> **Exercise instructions**
The records below must be transcribed exactly, with each picture left out.

(Saved entries)
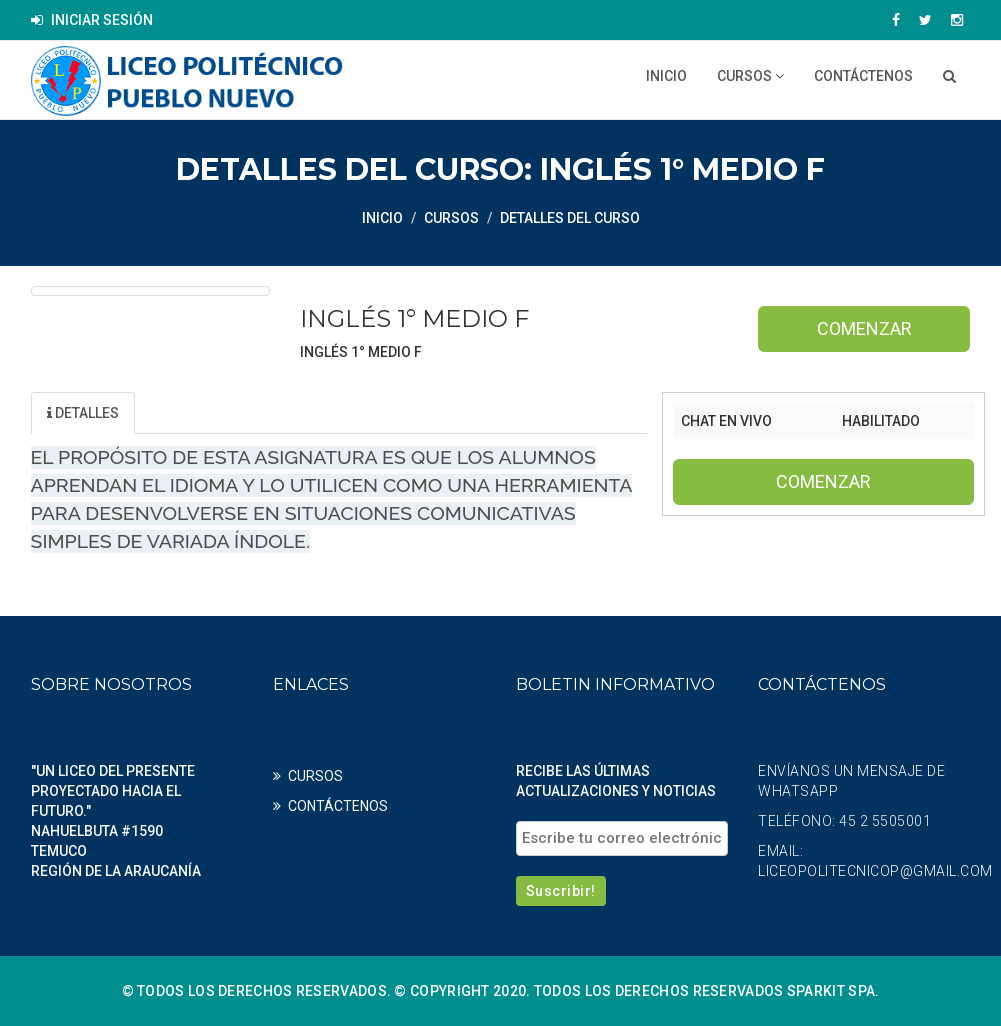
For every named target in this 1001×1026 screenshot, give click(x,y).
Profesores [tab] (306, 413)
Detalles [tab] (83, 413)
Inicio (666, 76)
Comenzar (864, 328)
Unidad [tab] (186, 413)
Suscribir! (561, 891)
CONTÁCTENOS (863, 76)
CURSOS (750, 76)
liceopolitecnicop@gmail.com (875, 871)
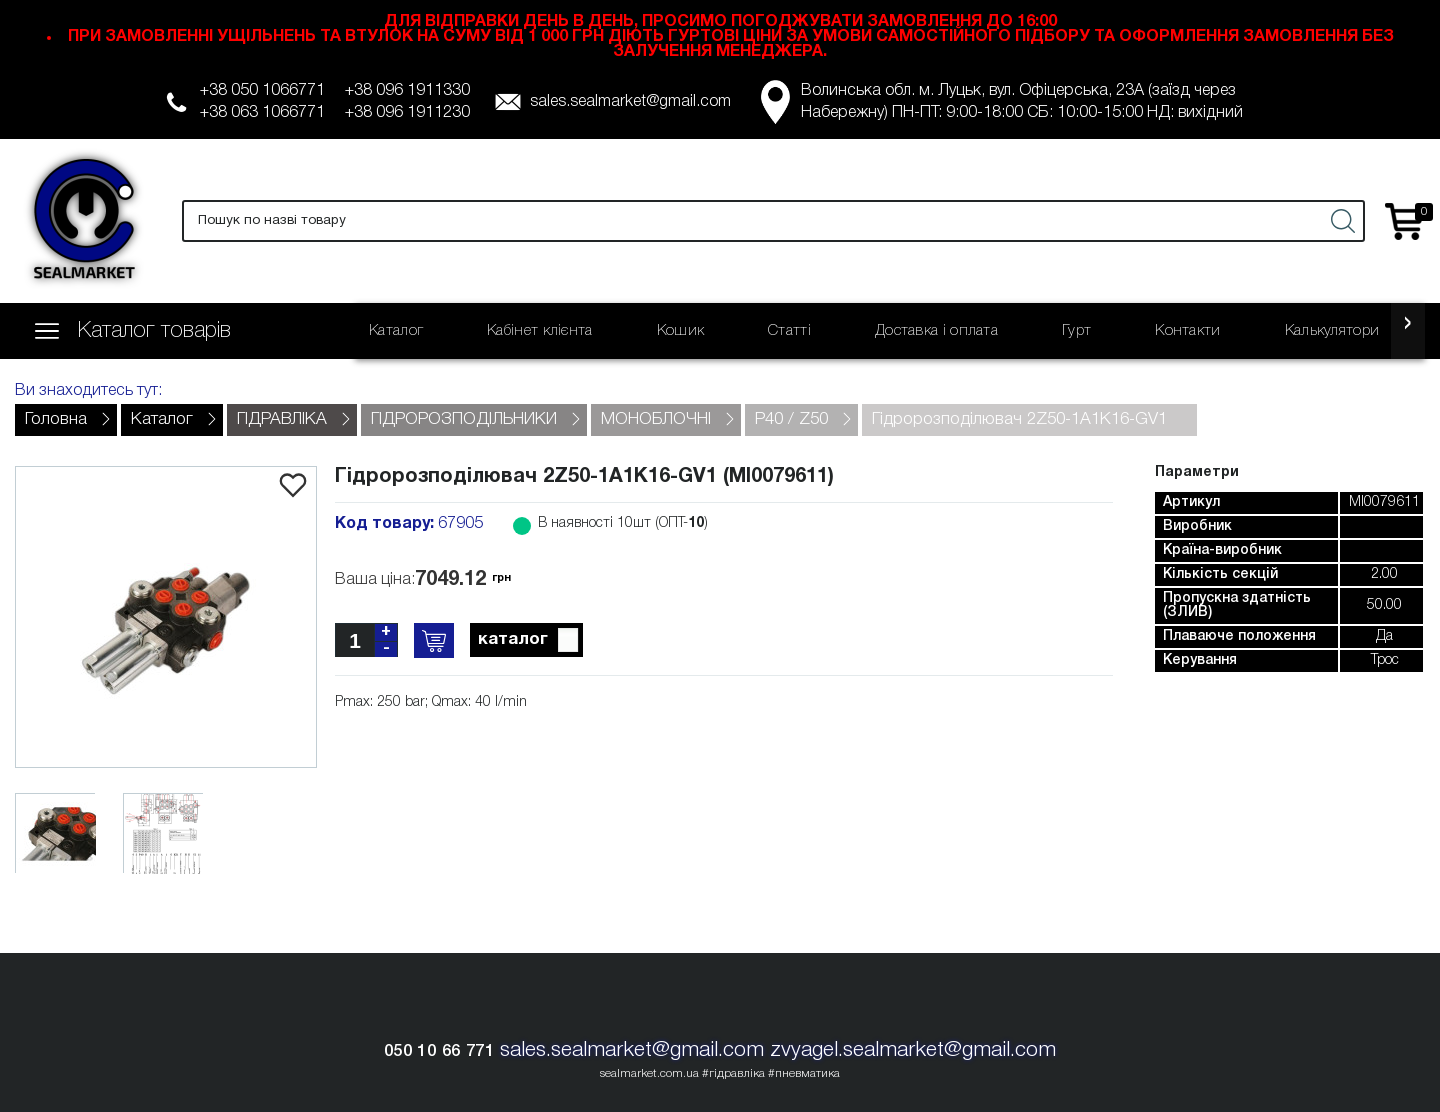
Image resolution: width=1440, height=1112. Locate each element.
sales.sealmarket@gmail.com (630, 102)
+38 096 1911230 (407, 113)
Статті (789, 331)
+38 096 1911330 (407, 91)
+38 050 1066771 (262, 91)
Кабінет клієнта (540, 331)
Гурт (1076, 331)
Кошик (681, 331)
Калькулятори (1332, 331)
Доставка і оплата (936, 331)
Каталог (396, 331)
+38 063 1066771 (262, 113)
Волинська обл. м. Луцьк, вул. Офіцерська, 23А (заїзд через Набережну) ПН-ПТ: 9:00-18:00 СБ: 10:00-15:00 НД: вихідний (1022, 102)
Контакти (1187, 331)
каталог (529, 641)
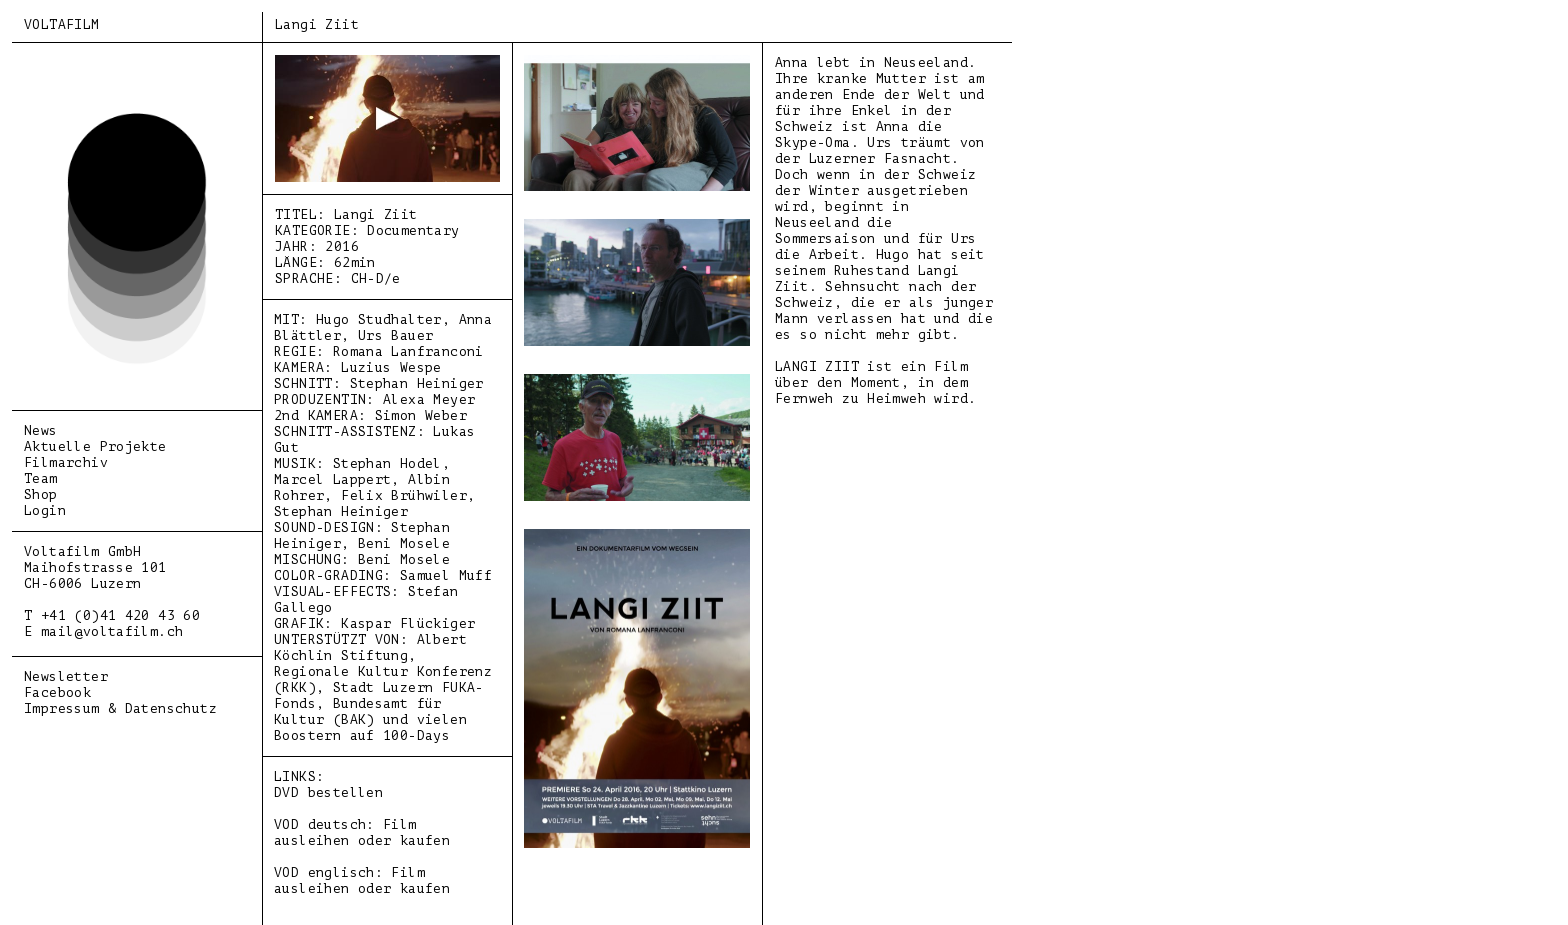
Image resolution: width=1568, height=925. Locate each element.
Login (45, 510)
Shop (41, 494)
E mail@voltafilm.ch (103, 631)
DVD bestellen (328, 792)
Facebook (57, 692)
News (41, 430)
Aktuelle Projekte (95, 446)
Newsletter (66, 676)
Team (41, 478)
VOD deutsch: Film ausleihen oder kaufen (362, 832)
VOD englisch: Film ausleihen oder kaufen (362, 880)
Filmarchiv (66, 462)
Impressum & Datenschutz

> **Result below**
For every named target in this 1001×1026 screenshot, give click(x,y).
Profesores [tab] (306, 413)
Detalles [tab] (83, 413)
Inicio (666, 76)
Comenzar (864, 328)
Unidad [tab] (186, 413)
Suscribir! (561, 891)
CONTÁCTENOS (863, 76)
CURSOS (750, 76)
liceopolitecnicop@gmail.com (875, 871)
Image resolution: width=1440, height=1112. Locate each element.
sales.sealmarket@gmail.com (630, 102)
+38 096 1911230 (407, 113)
Статті (789, 331)
+38 096 1911330 (407, 91)
+38 050 1066771 (262, 91)
Кабінет клієнта (540, 331)
Гурт (1076, 331)
Кошик (681, 331)
Калькулятори (1332, 331)
Доставка і оплата (936, 331)
Каталог (396, 331)
+38 063 1066771 (262, 113)
Волинська обл. м. Луцьк, вул. Офіцерська, 23А (заїзд через Набережну) ПН-ПТ: 9:00-18:00 СБ: 10:00-15:00 НД: вихідний (1022, 102)
Контакти (1187, 331)
каталог (529, 641)
Image resolution: width=1568, height=925. Locate each element.
Login (45, 510)
Shop (41, 494)
E mail@voltafilm.ch (103, 631)
DVD bestellen (328, 792)
Facebook (57, 692)
News (41, 430)
Aktuelle Projekte (95, 446)
Newsletter (66, 676)
Team (41, 478)
VOD deutsch: Film ausleihen oder kaufen (362, 832)
VOD englisch: Film ausleihen oder kaufen (362, 880)
Filmarchiv (66, 462)
Impressum & Datenschutz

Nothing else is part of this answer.